- Nickname: Little Big Horse
- Born: Gansu
- Allegiance: Republic of China
- Service years: 1930s–1949
- Rank: General
- Conflicts: Second Sino-Japanese War, Chinese Civil War, Meridian Ridge Campaign

= Ma Bukang =

Ma Bukang (马步康 (馬步康, Mǎ Bùkāng, Ma Pu-k’ang), Xiao'erjing: ﻣَﺎ ﺑُﻮْ ﻛْﺎ) was a Chinese Muslim General and warlord and a member of the Ma Clique. Ma Bukang led a military force around Gansu in the Republic of China. His nickname was Little Big Horse. He controlled western Gansu after his cousin Ma Zhongying disappeared and left it vacant.

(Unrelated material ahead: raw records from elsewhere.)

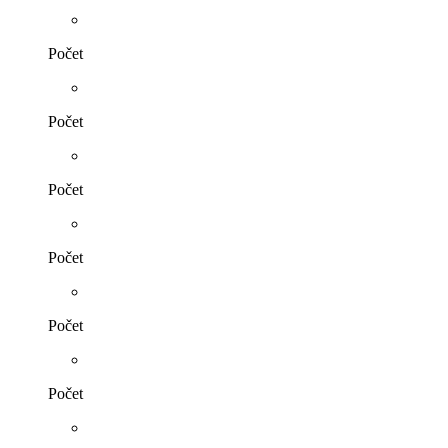
Počet
Počet
Počet
Počet
Počet
Počet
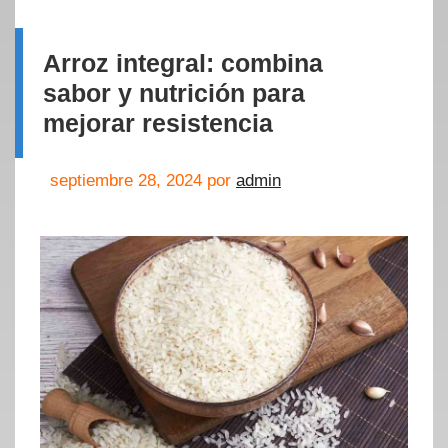
Arroz integral: combina
sabor y nutrición para
mejorar resistencia
septiembre 28, 2024
por
admin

Ma Bukang and Ma Bufang were having a discussion on Ma Biao when Japanese warplanes bombed Xining.

He commanded the 8th Cavalry Division during World War II against the Japanese. Ma Bukang succeeded his relative Ma Biao as 8th Cavalry Division commander in the summer of 1942 and proceeded to battle the Japanese.

He fought against the Communists during the Meridian Ridge Campaign. He then fled to Saudi Arabia with Ma Bufang; however, after one year, they then moved to Cairo, Egypt.